> [Stored items]:
━━━━

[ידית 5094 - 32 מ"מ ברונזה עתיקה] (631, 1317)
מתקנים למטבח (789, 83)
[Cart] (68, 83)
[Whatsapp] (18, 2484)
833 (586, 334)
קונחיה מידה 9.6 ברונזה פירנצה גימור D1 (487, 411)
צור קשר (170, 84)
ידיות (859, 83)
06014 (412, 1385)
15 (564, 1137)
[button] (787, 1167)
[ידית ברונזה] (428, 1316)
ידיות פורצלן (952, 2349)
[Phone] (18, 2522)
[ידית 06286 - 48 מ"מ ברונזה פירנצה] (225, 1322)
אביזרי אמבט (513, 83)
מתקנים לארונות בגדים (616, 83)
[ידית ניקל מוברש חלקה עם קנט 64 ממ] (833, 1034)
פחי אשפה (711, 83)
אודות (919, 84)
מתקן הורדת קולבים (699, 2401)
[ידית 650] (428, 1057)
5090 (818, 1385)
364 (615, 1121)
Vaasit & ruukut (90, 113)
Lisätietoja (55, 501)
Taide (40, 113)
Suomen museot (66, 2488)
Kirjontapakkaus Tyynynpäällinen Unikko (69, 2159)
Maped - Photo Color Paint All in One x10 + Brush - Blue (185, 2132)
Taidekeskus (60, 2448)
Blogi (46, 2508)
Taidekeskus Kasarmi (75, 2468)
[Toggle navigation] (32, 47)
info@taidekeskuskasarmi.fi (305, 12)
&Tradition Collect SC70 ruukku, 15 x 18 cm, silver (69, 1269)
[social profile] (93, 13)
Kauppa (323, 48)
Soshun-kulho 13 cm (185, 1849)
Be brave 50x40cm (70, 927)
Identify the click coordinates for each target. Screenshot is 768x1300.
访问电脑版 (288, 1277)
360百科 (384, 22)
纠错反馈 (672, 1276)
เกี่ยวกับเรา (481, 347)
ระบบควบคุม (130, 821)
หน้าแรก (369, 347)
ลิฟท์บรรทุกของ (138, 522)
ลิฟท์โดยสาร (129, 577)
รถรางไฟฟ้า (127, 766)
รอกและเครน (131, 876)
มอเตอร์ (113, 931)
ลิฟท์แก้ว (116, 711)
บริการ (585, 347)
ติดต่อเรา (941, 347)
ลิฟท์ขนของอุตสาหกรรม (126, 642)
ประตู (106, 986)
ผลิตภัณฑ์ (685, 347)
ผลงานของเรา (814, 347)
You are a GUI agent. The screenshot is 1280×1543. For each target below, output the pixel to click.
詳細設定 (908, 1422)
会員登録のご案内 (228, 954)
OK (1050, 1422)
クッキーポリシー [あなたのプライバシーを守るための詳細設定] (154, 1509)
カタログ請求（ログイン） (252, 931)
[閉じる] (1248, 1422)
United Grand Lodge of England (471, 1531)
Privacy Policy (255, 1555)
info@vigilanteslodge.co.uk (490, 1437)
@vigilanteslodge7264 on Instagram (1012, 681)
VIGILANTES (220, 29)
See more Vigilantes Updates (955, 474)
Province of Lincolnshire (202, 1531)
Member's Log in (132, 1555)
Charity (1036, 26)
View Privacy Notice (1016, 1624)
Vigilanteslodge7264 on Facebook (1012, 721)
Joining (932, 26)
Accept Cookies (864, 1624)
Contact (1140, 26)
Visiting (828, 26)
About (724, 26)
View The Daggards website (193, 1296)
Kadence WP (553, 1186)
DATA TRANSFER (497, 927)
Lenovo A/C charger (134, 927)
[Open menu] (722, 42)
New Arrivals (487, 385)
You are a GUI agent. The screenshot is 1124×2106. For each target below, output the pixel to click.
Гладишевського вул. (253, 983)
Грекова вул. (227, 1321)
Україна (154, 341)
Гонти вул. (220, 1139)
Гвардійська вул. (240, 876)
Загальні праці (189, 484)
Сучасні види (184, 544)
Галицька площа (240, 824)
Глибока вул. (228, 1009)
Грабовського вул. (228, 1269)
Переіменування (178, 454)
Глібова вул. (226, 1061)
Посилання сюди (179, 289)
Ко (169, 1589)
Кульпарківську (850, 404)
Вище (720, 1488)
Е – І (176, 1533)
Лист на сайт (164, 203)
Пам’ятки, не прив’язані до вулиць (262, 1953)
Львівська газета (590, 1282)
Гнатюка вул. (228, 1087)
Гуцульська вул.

━━━━

Retype the records above, but only those lines that fall between the line containing "クッキーポリシー [あなたのプライバシーを守るための詳細設定] (154, 1509)" and the line containing "Accept Cookies (864, 1624)", with both of those lines included, exactly as written.

> [ANSWER TO THIS TASK]:
クッキーポリシー [あなたのプライバシーを守るための詳細設定] (154, 1509)
カタログ請求（ログイン） (252, 931)
[閉じる] (1248, 1422)
United Grand Lodge of England (471, 1531)
Privacy Policy (255, 1555)
info@vigilanteslodge.co.uk (490, 1437)
@vigilanteslodge7264 on Instagram (1012, 681)
VIGILANTES (220, 29)
See more Vigilantes Updates (955, 474)
Province of Lincolnshire (202, 1531)
Member's Log in (132, 1555)
Charity (1036, 26)
View Privacy Notice (1016, 1624)
Vigilanteslodge7264 on Facebook (1012, 721)
Joining (932, 26)
Accept Cookies (864, 1624)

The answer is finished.